如果要頒發諾貝爾文學獎給一個德國歌手,也許我們只能想得到Wolf Biermann這個名字。
法蘭克福廣訊報週日版刊出了一篇文章,報導Biermann於1976年的11月13日在科隆辦的那場演唱會,作者是當時也在現場的攝影記者。她寫道那場演唱會多麼讓人動容。
那也許是德國戰後最知名的演唱會。
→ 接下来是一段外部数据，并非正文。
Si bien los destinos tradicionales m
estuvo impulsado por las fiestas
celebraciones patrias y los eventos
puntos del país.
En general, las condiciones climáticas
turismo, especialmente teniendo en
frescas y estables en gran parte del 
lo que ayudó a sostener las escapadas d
Biermann這個漢堡出生的歌手,父親是忠誠的共產黨員工人,在納粹時代曾參與抵抗,後被解送到集中營並被謀殺。Biermann也繼承父親的政治理念,戰後因為認同共產主義,”想要協助共產主義的建設“,十幾歲的他跑到了東德求學,並移居東德。但他發現東德獨裁政權與他的政治理想相左甚多,時常寫歌寫詩文批評,也成為東德特務監控對象。最後他被禁止在東德登台演出。
1976年,他獲邀去科隆演唱,向政府申請獲准(此前他已經被禁唱了11年)。那個晚上,他對著七千位聽眾說著多麼熱愛東德,而又多麼痛恨東德的何內克以及其政黨正毀掉他的國家。他說,他不會停止對抗壓迫人民的政府。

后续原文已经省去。